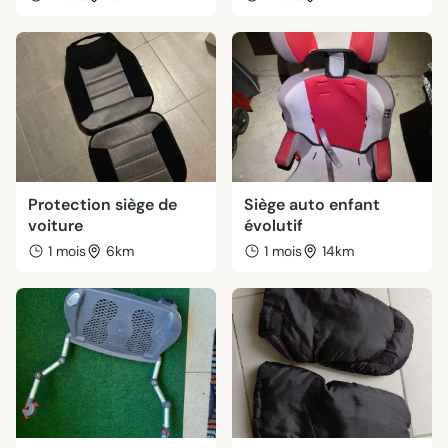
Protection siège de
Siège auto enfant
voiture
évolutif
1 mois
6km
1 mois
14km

--

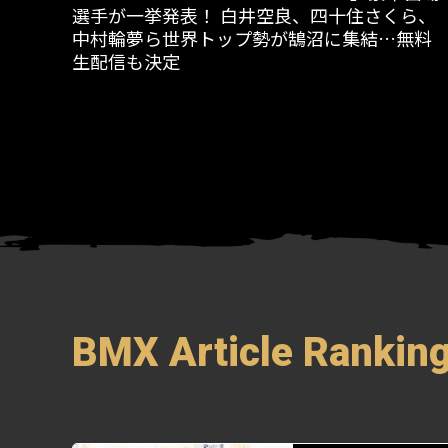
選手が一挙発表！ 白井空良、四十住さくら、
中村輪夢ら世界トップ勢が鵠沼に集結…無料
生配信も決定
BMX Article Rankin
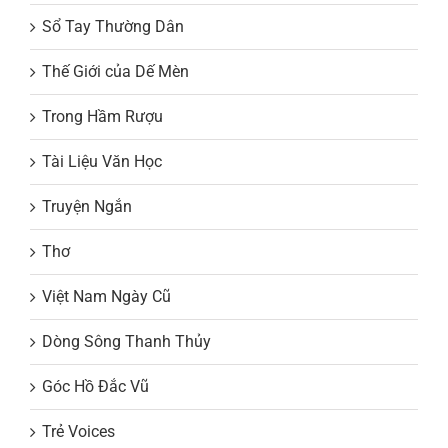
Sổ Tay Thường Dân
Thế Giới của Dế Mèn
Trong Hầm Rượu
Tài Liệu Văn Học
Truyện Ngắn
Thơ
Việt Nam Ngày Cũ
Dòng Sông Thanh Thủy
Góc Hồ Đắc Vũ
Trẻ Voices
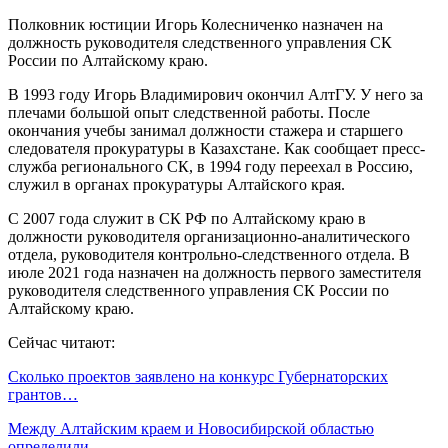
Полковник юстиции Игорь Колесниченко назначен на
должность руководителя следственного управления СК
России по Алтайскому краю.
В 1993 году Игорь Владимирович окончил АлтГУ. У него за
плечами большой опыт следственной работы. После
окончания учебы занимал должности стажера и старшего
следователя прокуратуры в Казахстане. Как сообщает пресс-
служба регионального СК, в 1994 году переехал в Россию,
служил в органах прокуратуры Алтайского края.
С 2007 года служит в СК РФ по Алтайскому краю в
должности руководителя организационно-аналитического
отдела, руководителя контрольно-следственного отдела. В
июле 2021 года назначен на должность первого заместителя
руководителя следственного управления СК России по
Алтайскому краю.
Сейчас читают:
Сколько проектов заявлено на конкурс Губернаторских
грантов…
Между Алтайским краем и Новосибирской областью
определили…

What is needed. Copy only these lines from the records above, exactly: the one with "Dòng Sông Thanh Thủy", the one with "определили…", and those between. Skip the pictures.

Result.
Dòng Sông Thanh Thủy
Góc Hồ Đắc Vũ
Trẻ Voices
Полковник юстиции Игорь Колесниченко назначен на
должность руководителя следственного управления СК
России по Алтайскому краю.
В 1993 году Игорь Владимирович окончил АлтГУ. У него за
плечами большой опыт следственной работы. После
окончания учебы занимал должности стажера и старшего
следователя прокуратуры в Казахстане. Как сообщает пресс-
служба регионального СК, в 1994 году переехал в Россию,
служил в органах прокуратуры Алтайского края.
С 2007 года служит в СК РФ по Алтайскому краю в
должности руководителя организационно-аналитического
отдела, руководителя контрольно-следственного отдела. В
июле 2021 года назначен на должность первого заместителя
руководителя следственного управления СК России по
Алтайскому краю.
Сейчас читают:
Сколько проектов заявлено на конкурс Губернаторских
грантов…
Между Алтайским краем и Новосибирской областью
определили…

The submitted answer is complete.